WHAT TO PRODUCE → Output the run of lines that opens with the first line of the material below and closes with the line containing "började det snöa lätt. Den här bilde", both included, and drop the pictures.

SOURCE RECORDS →
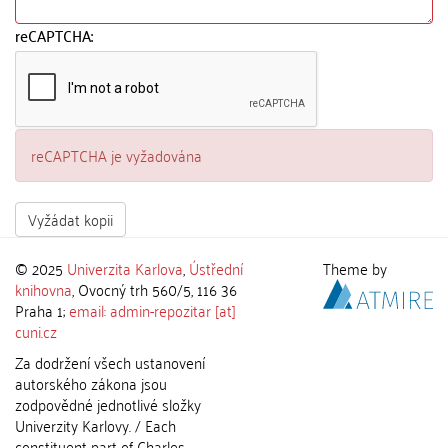
reCAPTCHA:
reCAPTCHA je vyžadována
Vyžádat kopii
© 2025
Univerzita Karlova
,
Ústřední
Theme by
knihovna
, Ovocný trh 560/5, 116 36
Praha 1;
email: admin-repozitar [at]
cuni.cz
Za dodržení všech ustanovení
autorského zákona jsou
zodpovědné jednotlivé složky
Univerzity Karlovy. / Each
constituent part of Charles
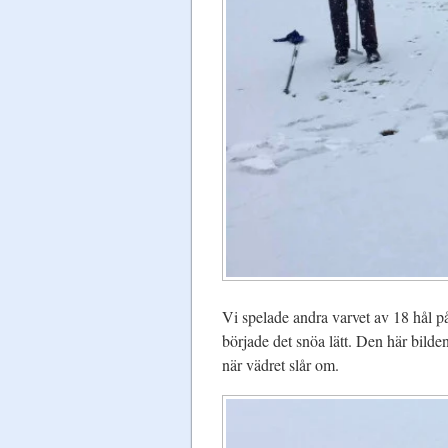
Vi spelade andra varvet av 18 hål på
började det snöa lätt. Den här bilde
när vädret slår om.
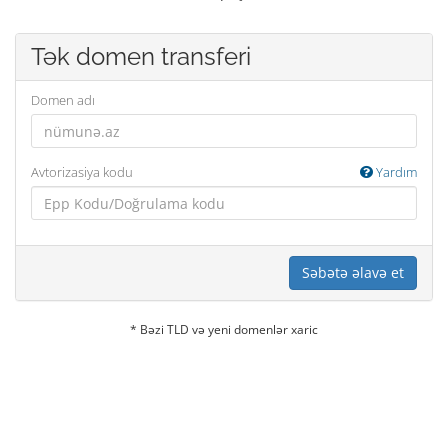
Tək domen transferi
Domen adı
Avtorizasiya kodu
Yardım
Səbətə əlavə et
* Bəzi TLD və yeni domenlər xaric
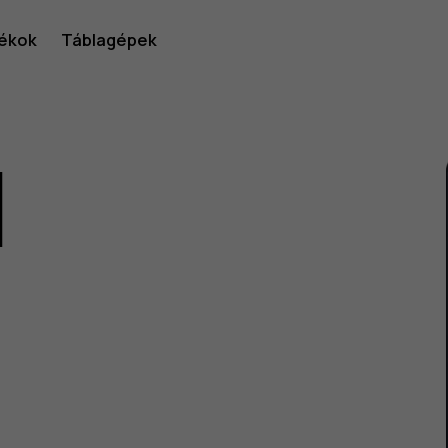
ékok
Táblagépek
1
lói
v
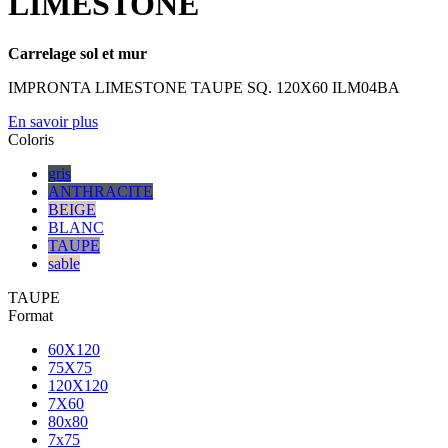
LIMESTONE
Carrelage sol et mur
IMPRONTA LIMESTONE TAUPE SQ. 120X60 ILM04BA
En savoir plus
Coloris
gris
ANTHRACITE
BEIGE
BLANC
TAUPE
sable
TAUPE
Format
60X120
75X75
120X120
7X60
80x80
7x75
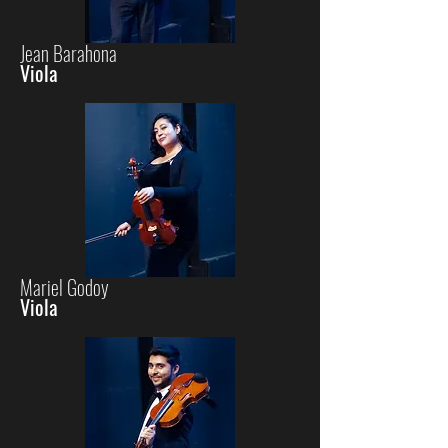
Jean Barahona
Viola
Mariel Godoy
Viola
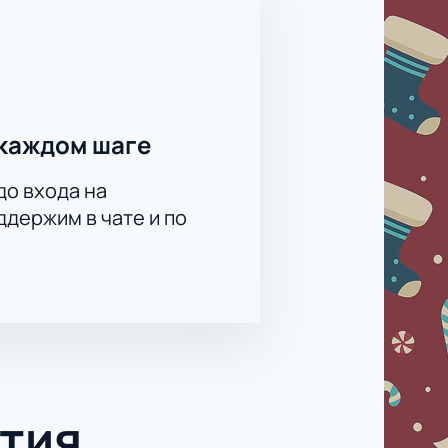
каждом шаге
до входа на
держим в чате и по
тия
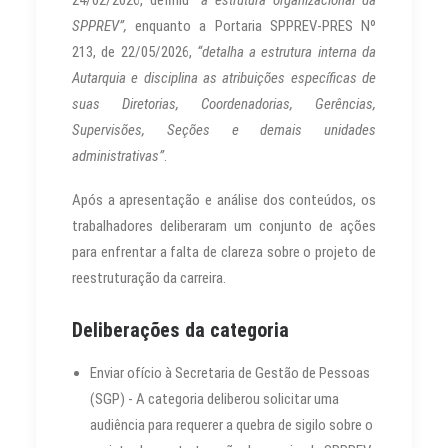
24/02/2026, definiu
“a estrutura organizacional da
SPPREV”,
enquanto a Portaria SPPREV-PRES Nº
213, de 22/05/2026,
“detalha a estrutura interna da
Autarquia e disciplina as atribuições específicas de
suas Diretorias, Coordenadorias, Gerências,
Supervisões, Seções e demais unidades
administrativas”
.
Após a apresentação e análise dos conteúdos, os
trabalhadores deliberaram um conjunto de ações
para enfrentar a falta de clareza sobre o projeto de
reestruturação da carreira.
Deliberações da categoria
Enviar ofício à Secretaria de Gestão de Pessoas
(SGP) - A categoria deliberou solicitar uma
audiência para requerer a quebra de sigilo sobre o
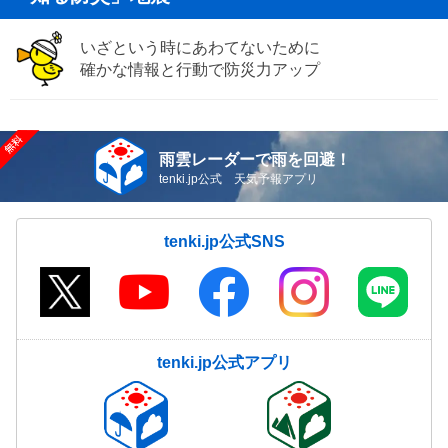
いざという時にあわてないために
確かな情報と行動で防災力アップ
雨雲レーダーで雨を回避！
tenki.jp公式 天気予報アプリ
tenki.jp公式SNS
tenki.jp公式アプリ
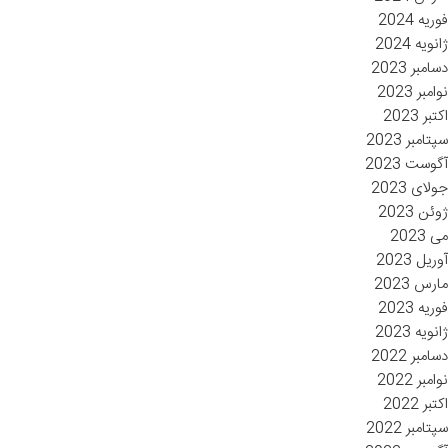
فوریه 2024
ژانویه 2024
دسامبر 2023
نوامبر 2023
اکتبر 2023
سپتامبر 2023
آگوست 2023
جولای 2023
ژوئن 2023
می 2023
آوریل 2023
مارس 2023
فوریه 2023
ژانویه 2023
دسامبر 2022
نوامبر 2022
اکتبر 2022
سپتامبر 2022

RESULT OF THE TASK →
reCAPTCHA:
reCAPTCHA je vyžadována
Vyžádat kopii
© 2025
Univerzita Karlova
,
Ústřední
Theme by
knihovna
, Ovocný trh 560/5, 116 36
Praha 1;
email: admin-repozitar [at]
cuni.cz
Za dodržení všech ustanovení
autorského zákona jsou
zodpovědné jednotlivé složky
Univerzity Karlovy. / Each
constituent part of Charles
Vi spelade andra varvet av 18 hål på
började det snöa lätt. Den här bilde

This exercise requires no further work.